LaTeX is a pain to work with directly (it pollutes the working directory and has no dependency management) but CMake solves both of these problems. CMake doesn’t support LaTeX out of the box, but I hacked together a module to manage LaTeX projects.

create_target(wolf-A "${CMAKE_CURRENT_SOURCE_DIR}" "${tex_files_A}" FALSE)
create_target(wolf-B "${CMAKE_CURRENT_SOURCE_DIR}" "${tex_files_B}" FALSE)
create_target(wolf-C "${CMAKE_CURRENT_SOURCE_DIR}" "${tex_files_C}" FALSE)
create_target(wolf   "${CMAKE_CURRENT_SOURCE_DIR}" "${tex_files}"   TRUE)

create_target(wolf-pub   "${CMAKE_CURRENT_SOURCE_DIR}" "${tex_files}" FALSE)
create_target(wolf-lulu  "${CMAKE_CURRENT_SOURCE_DIR}" "${tex_files}" FALSE)
create_target(wolf-scrib "${CMAKE_CURRENT_SOURCE_DIR}" "${tex_files}" FALSE)

The first four lines let me produce manuscript-formatted output for either the whole novel or individual acts, the bottom three produce typeset content, typeset content for a 6″ x 9″ page (per the requirements on Lulu), and individual chapters (for posting to Scribophile). The main targets I leverage are the first four, mostly because manuscript formats build much faster than non-manuscript formats.

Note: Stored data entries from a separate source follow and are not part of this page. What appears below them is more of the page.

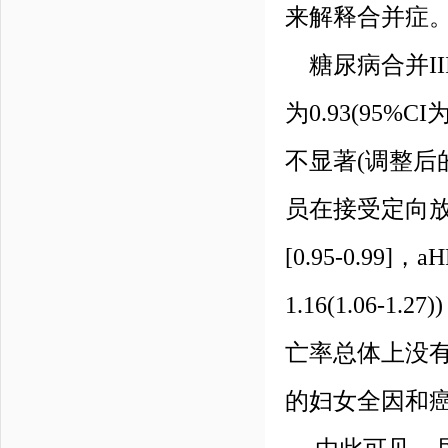
来解释合并症
糖尿病合并II
为0.93(95%
不显著(调整后的风险
员在接受定向放
[0.95-0.99]
1.16(1.06
亡率总体上没
的妇女全因和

Using LaTeX means I get lots of slick features when I generate the typeset output, including kerning, hyphenation, ligatures, old-style numerals, and micro-typography (this adjusts things like the spacing within words and overflowing into the margins to get whitespace that looks uniform to the human eye). Both typeset and manuscript forms leverage LaTeX features like the csquotes package (automatically manages quote matching across languages, including nested quotes).

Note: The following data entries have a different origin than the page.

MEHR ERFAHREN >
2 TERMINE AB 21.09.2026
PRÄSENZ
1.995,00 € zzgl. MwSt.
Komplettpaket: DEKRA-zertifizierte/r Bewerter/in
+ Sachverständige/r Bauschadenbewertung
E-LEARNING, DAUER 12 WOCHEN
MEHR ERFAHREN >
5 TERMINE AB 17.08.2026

Each target can be built in pdf, html, or odt. I can also generate “full” versions which include some post-processing on the output, but that’s only required for the full manuscript (required to generate Special Characters).

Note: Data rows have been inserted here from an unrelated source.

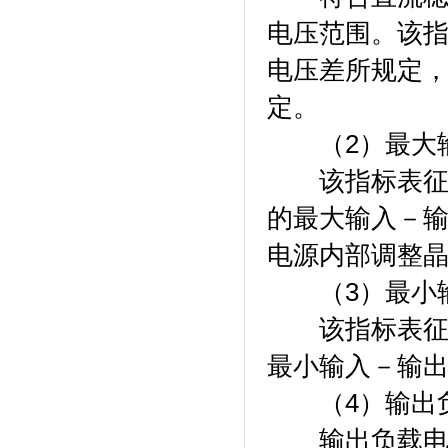
电压范围。该
电压差所规定
定。
（2）最大输
该指标表征在
的最大输入－
电源内部调整
（3）最小输
该指标表征在
最小输入－输
（4）输出负
输出负载电流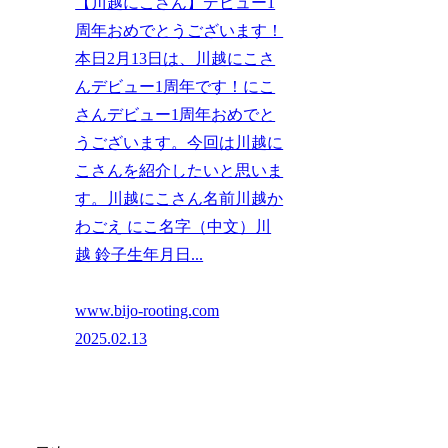
【川越にこさん】デビュー1
周年おめでとうございます！
本日2月13日は、川越にこさ
んデビュー1周年です！にこ
さんデビュー1周年おめでと
うございます。今回は川越に
こさんを紹介したいと思いま
す。川越にこさん名前川越か
わごえ にこ名字（中文）川
越 鈴子生年月日...
www.bijo-rooting.com
2025.02.13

You can compare chapter 2 of The Howl of the Wolf in both manuscript and typeset formats.

Tools

I use apsell for spellchecking and integrate it with cmake using a custom command.

add_custom_target(spellcheck)
foreach   (file ${spellcheck_files})
    add_custom_command(TARGET spellcheck
                       COMMAND ${ASPELL} -t -p ${CMAKE_SOURCE_DIR}/aspell_dict check ${file})
endforeach(file)

If you don’t speak geek, this runs the entire project through aspell using a custom dictionary isolated to that project. My current plan is to delete the dictionary and run a clean spellcheck before publishing (just in case I accidentally added a word by mistake), but for now I can tolerate a few spelling errors.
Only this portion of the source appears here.